顧默楠進入社會後,和李書白保持着很少的聯系,偶爾才會突然通個電話。至于信息,大抵都是逢年過節的祝賀。由于這樣的信息太多,所以顧默楠從來都不會回。那次換過號碼,她除了通知父母以及唐蓉之外,其餘的就沒有特意相告,自然也落下了他。

“你的號碼是多少?我打個給你。”顧默楠掏出手機。

李書白低聲說:“我還是那個沒有變,139……”

“哦,那我這裏還存着,你不用報了。”顧默楠也不作考慮,翻找到電話號碼就按了撥打鍵。

李書白的手機随即亮了屏,又是逐一和在座的人打過招呼方才離開。目光對上陸觀棠時,李書白的笑容很淺,而陸觀棠則是疏遠地颔首。待李書白走了,衆人又恢複了先前的熱鬧,唱歌的唱歌,擲骰子的接着擲。

顧默楠回過頭去,只見陸觀棠又恢複了本性,冷着一張臉。

顧默楠也納悶:這人是變色龍吧?

這夜玩樂到近十一點,一行人才散席離去,各走各路。顧默楠向衆人道了別,轉身往路邊走去。陸觀棠回了個眼色示意,默默在後面跟着她走了。只留下那幾人遠遠觀望,那師兄還在煩惱,憋了一晚的狐疑,冷不防道:“顧默楠怎麽會是李書白的……”

“什麽啊?”不知情的人在詢問。

孟然道:“都是過去的事情了。”

那位師兄恍然大悟,沖着孟然道:“你小子知道也不知會我一聲?多尴尬啊!”

孟然表示很無奈,哪裏曉得會這麽巧。

旁邊幾人還在問到底是怎麽回事,那師兄郁悶地一說,大夥兒也都郁悶了。

真是狹路相逢!

聖誕前夜,路上的車有很多,計程車正是生意興隆。顧默楠走了一條街,也沒有打到車。後邊的人,也就跟了一路。她賭着氣只管往前走,前方是斑馬線,她就跨了出去。他卻從後邊将她拖住,顧默楠剛要發火,陸觀棠指了指對面的紅燈。

顧默楠抿着唇,甩開他的手,只站着等。

她從未覺得,原來一個紅燈可以這麽的長。

陸觀棠站在她的身側,沉聲問道:“他是誰?”

她沉默着,陸觀棠又是問道:“你和那個李書白,是什麽關系?”

顧默楠硬是不說話,瞧見紅燈跳成了綠燈,邁開腳步就要過去。陸觀棠一個大步上前,堵住她的去路,她左閃右繞要避過他,陸觀棠不耐地張開雙手忽然将她抱住。在這個還有路人的轉角,車子危險地擦着衣角掠過,顧默楠被他擁着,那熟悉的氣息一瞬包圍了自己,她冷聲道:“你沒有資格問我!”

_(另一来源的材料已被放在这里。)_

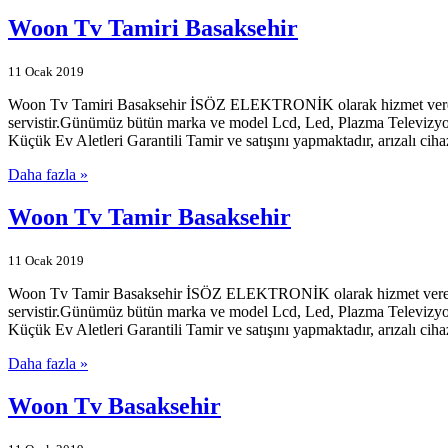
Woon Tv Tamiri Basaksehir
11 Ocak 2019
Woon Tv Tamiri Basaksehir İSÖZ ELEKTRONİK olarak hizmet veren firm
servistir.Günümüz bütün marka ve model Lcd, Led, Plazma Televizyonl
Küçük Ev Aletleri Garantili Tamir ve satışını yapmaktadır, arızalı ciha
Daha fazla »
Woon Tv Tamir Basaksehir
11 Ocak 2019
Woon Tv Tamir Basaksehir İSÖZ ELEKTRONİK olarak hizmet veren firma
servistir.Günümüz bütün marka ve model Lcd, Led, Plazma Televizyonl
Küçük Ev Aletleri Garantili Tamir ve satışını yapmaktadır, arızalı ciha
Daha fazla »
Woon Tv Basaksehir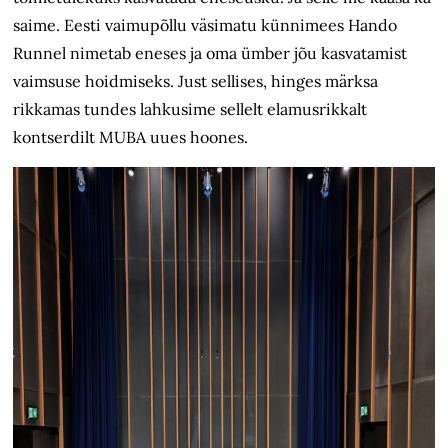
saime. Eesti vaimupõllu väsimatu künnimees Hando
Runnel nimetab eneses ja oma ümber jõu kasvatamist
vaimsuse hoidmiseks. Just sellises, hinges märksa
rikkamas tundes lahkusime sellelt elamusrikkalt
kontserdilt MUBA uues hoones.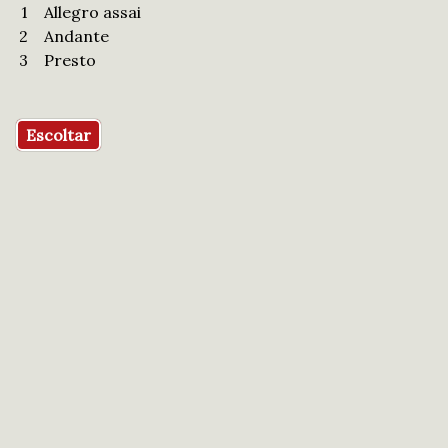
1
Allegro assai
2
Andante
3
Presto
Escoltar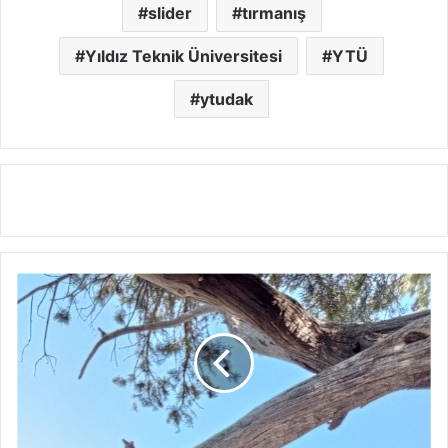
slider
tırmanış
Yıldız Teknik Üniversitesi
YTÜ
ytudak
Sivridağ
“Peynir
Dilimi”
ve
“Gladyo”
Rotası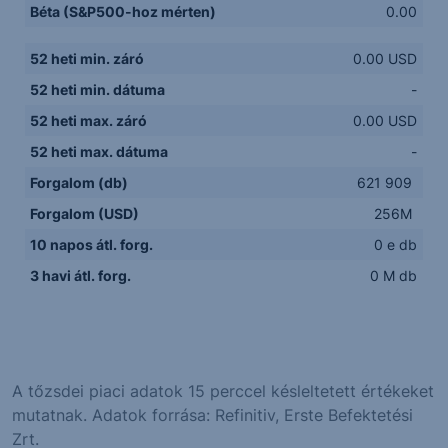
Béta (S&P500-hoz mérten)
0.00
52 heti min. záró
0.00 USD
52 heti min. dátuma
-
52 heti max. záró
0.00 USD
52 heti max. dátuma
-
Forgalom (db)
621 909
Forgalom (USD)
256M
10 napos átl. forg.
0 e db
3 havi átl. forg.
0 M db
A tőzsdei piaci adatok 15 perccel késleltetett értékeket
mutatnak. Adatok forrása: Refinitiv, Erste Befektetési
Zrt.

他的雙手突然捧住她的臉,一低頭就給了她一個狠狠的吻!

他竟然在大街上做出這種事情!顧默楠很狼狽,臉也燒紅着:“你瘋了嗎?”

陸觀棠抱着她往路邊走了幾步,圈着她反問:“夠不夠資格?”

顧默楠當下又氣又惱,心裏邊還帶着些不知名的甘甜,她咬牙道:“不夠!”

“阿楠,別鬧了。”陸觀棠低聲說。

他像是在哄一個孩子,若是以前,她當真會乖乖安靜下來。可顧默楠已經不是那個無知的孩子,她揮開他的手,在他還要圈向她時,在空中停住制止他。

陸觀棠收回手取了支煙點燃,語氣裏透出些隐忍:“你打算鬧到什麽時候?”

難道這是她在一相情願地鬧別扭嗎?真是太可笑了!顧默楠瞧着星火燃起,望着他道:“那就當是我在鬧吧。”

顧默楠再度邁開腳步,這一次陸觀棠沒有再追。就在她走過他身邊時,他吞雲吐霧道:“你要這麽下去是不是?”

後邊過來一輛車,顧默楠攔了下來,那輛車掉了個頭停在她跟前。顧默楠打開車門,停下來望向他輕輕說了一句,那輛車就載着她走了。在這并不寂靜的夜裏,她的話語格外驚心,整個世界悄然無聲,指間的煙燃盡,燒出一截長長的煙灰,吧嗒落了下來。

她這麽說:“陸觀棠,不坦誠的人是你,而不是我。”

戀人之間最重要的是什麽?

顧默楠想,除了信任之外,那就是坦誠。為什麽隐瞞,為什麽沉默?在逃避什麽,還是根本就不想放下?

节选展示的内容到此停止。